Material shown:
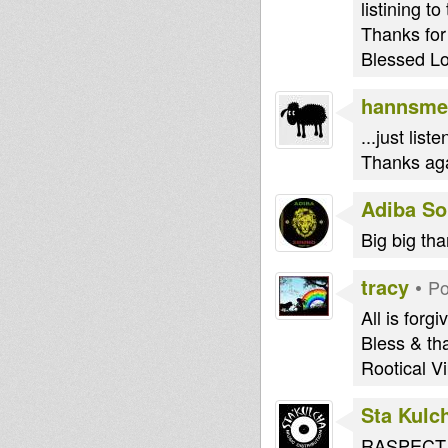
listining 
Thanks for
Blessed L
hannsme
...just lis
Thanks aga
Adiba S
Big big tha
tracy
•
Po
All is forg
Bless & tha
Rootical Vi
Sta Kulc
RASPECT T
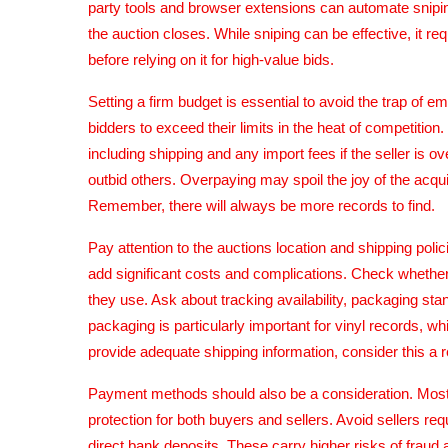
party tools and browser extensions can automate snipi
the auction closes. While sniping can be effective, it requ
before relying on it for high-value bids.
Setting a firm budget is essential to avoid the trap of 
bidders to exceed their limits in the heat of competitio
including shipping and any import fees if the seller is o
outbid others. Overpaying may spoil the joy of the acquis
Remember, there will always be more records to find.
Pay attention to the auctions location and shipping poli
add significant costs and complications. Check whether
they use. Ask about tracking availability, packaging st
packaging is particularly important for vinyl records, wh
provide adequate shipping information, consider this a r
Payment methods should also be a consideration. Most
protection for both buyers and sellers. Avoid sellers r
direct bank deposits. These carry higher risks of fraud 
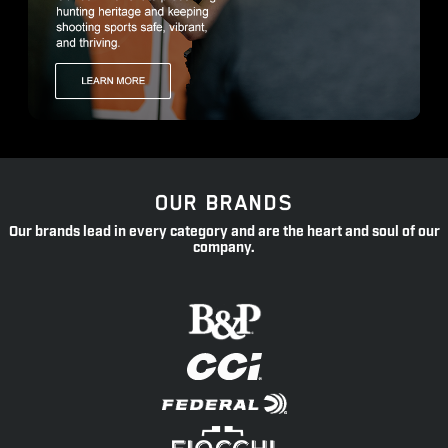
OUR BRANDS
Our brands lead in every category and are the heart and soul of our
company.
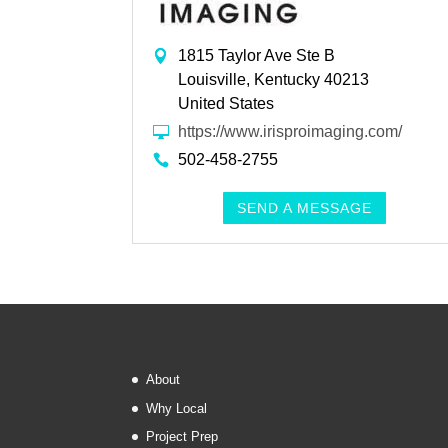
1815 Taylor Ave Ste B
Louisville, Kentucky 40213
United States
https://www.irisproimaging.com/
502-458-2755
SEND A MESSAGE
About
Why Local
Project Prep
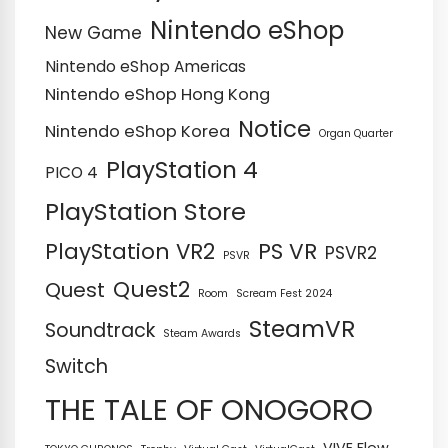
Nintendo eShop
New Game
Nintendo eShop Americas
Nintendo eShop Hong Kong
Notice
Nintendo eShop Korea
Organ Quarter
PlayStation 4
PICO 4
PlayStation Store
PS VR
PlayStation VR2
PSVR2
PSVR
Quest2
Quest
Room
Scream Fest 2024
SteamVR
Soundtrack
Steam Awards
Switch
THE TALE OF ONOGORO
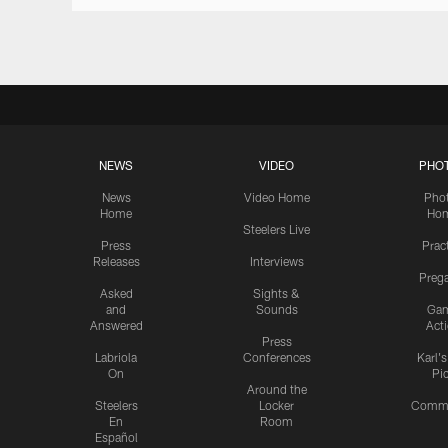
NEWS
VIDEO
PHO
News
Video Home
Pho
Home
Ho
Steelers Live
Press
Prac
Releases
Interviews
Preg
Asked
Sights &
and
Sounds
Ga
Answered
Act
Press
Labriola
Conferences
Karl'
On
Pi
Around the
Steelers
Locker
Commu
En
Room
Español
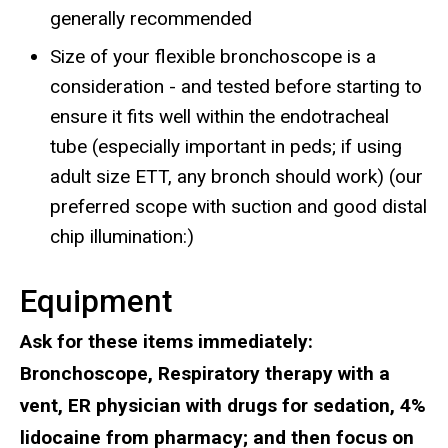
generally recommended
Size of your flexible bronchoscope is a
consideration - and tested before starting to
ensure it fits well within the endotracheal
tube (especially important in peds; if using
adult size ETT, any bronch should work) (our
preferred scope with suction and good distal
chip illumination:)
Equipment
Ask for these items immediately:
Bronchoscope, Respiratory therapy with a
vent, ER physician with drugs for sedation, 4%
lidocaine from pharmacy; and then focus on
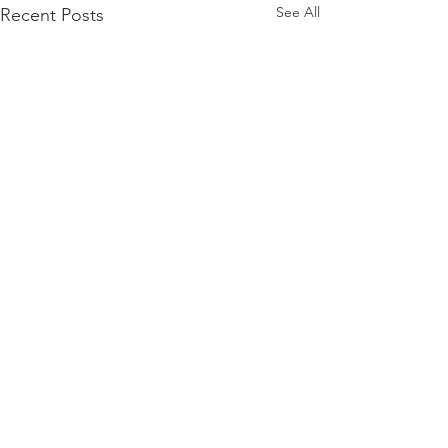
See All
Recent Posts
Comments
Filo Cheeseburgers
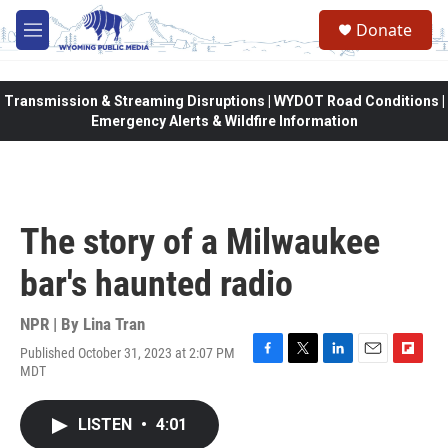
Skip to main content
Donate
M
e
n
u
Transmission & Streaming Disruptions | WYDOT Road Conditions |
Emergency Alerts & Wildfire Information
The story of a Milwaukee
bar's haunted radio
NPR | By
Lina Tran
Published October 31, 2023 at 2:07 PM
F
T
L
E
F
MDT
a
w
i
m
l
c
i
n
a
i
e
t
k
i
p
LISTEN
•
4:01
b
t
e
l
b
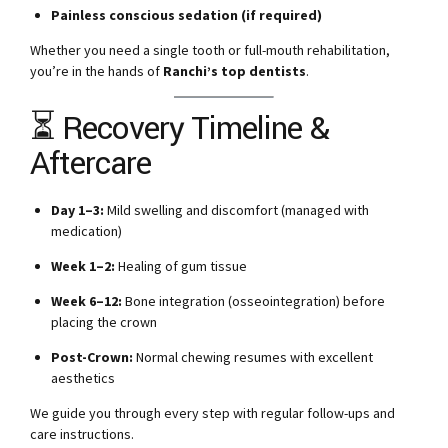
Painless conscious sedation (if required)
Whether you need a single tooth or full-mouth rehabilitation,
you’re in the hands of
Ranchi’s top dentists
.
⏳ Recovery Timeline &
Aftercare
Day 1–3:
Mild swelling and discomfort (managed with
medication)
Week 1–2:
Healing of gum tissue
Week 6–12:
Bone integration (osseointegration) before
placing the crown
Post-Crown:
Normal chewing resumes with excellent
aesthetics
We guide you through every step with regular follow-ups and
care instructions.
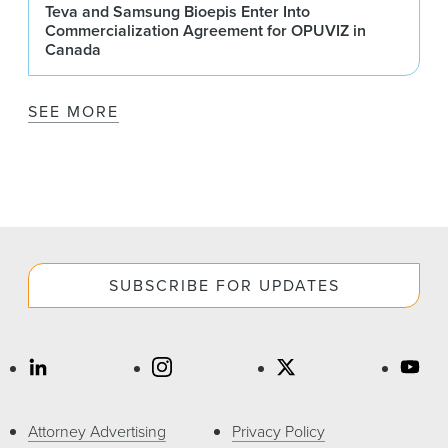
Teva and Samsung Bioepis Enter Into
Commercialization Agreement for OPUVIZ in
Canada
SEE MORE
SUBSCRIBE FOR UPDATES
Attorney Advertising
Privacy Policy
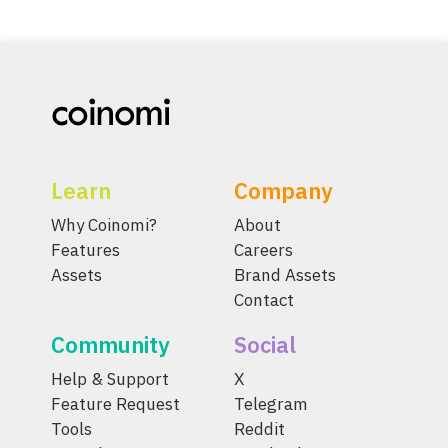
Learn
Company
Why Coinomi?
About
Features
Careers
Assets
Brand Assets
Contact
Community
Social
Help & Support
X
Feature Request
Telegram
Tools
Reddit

...

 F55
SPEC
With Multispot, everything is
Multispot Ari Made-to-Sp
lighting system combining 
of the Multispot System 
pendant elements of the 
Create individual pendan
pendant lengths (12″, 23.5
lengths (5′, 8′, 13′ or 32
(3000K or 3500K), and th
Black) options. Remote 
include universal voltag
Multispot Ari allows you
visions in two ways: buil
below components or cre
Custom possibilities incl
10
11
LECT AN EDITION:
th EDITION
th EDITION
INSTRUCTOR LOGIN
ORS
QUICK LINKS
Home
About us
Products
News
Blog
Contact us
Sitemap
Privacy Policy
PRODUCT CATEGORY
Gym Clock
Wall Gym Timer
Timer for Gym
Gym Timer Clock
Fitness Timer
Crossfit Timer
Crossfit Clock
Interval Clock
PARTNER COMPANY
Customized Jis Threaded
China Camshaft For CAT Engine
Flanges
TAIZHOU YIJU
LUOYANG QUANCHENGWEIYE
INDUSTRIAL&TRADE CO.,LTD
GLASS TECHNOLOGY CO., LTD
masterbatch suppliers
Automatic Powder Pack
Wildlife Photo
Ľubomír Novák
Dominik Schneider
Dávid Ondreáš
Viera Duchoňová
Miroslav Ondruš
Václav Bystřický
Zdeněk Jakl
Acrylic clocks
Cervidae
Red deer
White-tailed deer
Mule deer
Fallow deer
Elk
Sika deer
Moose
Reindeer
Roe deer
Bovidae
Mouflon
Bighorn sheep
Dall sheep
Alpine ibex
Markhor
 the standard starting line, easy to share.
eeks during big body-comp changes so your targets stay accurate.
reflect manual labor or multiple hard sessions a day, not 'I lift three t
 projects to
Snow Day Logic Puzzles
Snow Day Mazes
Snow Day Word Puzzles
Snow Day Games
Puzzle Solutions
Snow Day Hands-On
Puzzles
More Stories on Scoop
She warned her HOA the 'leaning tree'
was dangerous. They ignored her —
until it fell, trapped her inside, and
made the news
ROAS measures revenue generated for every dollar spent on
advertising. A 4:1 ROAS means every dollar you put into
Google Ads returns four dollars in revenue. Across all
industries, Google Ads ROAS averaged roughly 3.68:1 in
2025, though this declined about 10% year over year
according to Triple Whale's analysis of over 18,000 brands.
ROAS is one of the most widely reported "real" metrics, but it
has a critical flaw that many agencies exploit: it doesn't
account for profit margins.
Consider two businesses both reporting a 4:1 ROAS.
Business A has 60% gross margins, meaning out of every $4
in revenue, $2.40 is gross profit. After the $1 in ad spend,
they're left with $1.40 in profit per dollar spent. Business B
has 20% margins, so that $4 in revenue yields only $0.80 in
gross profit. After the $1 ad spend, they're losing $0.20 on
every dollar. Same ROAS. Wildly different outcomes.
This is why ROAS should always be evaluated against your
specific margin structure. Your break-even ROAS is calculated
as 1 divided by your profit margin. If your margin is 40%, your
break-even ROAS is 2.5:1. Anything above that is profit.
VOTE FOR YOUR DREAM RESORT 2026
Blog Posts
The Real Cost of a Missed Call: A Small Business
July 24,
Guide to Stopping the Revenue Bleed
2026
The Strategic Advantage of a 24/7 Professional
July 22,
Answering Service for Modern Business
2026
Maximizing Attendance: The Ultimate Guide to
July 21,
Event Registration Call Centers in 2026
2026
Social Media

==

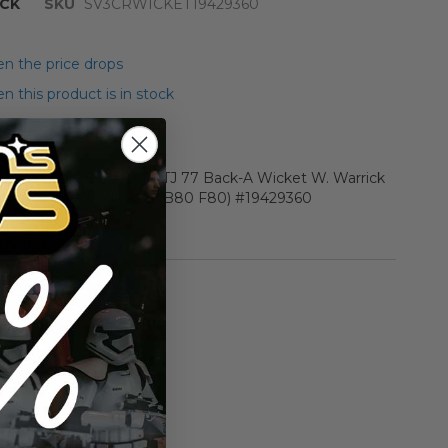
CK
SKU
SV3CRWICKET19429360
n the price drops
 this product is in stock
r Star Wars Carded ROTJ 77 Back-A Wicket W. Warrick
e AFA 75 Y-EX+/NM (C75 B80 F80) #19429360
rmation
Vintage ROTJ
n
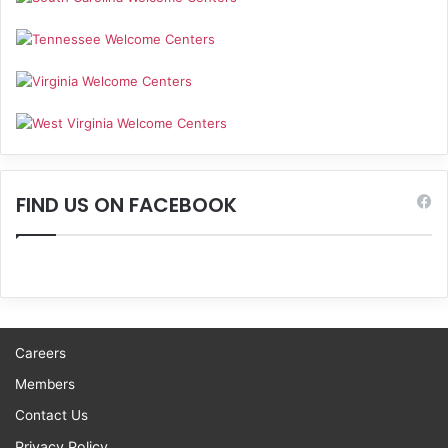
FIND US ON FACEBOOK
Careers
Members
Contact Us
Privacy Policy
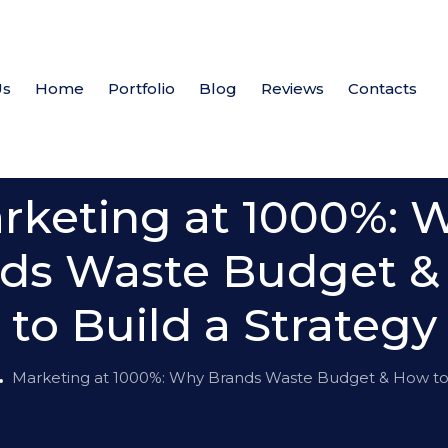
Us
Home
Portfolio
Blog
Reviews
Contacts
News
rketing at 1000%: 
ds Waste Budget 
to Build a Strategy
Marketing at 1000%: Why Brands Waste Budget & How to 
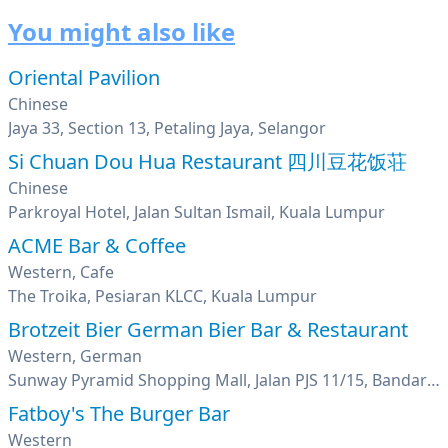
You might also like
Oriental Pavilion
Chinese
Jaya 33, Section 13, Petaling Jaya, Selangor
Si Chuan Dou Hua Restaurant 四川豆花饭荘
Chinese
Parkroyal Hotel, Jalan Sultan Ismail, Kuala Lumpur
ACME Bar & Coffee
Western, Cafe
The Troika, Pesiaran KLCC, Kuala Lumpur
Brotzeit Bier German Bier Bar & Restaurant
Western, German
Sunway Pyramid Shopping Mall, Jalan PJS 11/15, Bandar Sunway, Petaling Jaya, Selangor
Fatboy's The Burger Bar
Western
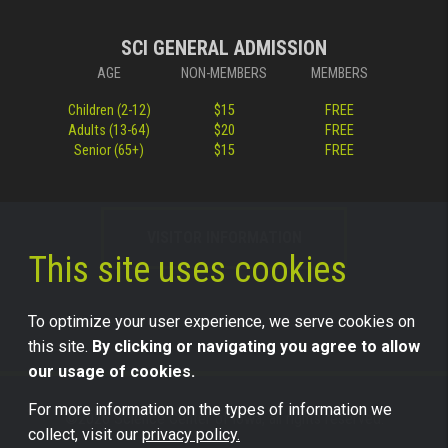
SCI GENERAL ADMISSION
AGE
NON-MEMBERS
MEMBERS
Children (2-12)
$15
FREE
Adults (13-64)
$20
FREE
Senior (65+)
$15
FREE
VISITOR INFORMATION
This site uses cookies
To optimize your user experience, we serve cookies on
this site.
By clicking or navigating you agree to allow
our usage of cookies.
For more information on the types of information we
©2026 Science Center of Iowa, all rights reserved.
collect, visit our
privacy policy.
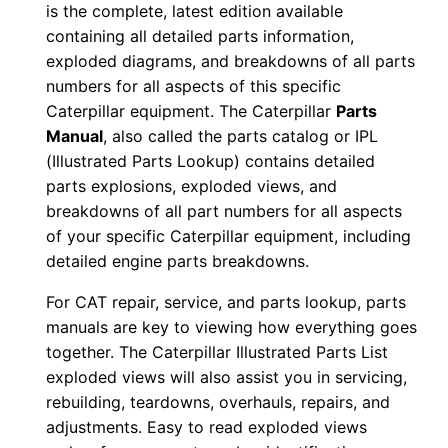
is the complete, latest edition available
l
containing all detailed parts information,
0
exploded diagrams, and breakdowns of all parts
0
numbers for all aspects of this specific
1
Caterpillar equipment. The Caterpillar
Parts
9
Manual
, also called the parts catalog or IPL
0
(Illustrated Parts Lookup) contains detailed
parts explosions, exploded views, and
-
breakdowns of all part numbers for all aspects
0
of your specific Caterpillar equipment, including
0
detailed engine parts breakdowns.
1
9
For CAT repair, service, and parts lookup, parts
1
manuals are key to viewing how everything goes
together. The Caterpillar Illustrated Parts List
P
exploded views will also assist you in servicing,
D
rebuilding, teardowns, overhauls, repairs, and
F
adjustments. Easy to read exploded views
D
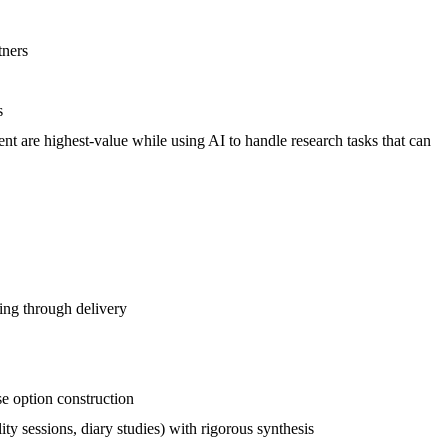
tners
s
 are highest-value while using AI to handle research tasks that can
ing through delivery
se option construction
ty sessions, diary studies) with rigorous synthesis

What you will do: Copy every line where the word "detailed" is present in the entries above.

Exercise result:
containing all detailed parts information,
(Illustrated Parts Lookup) contains detailed
detailed engine parts breakdowns.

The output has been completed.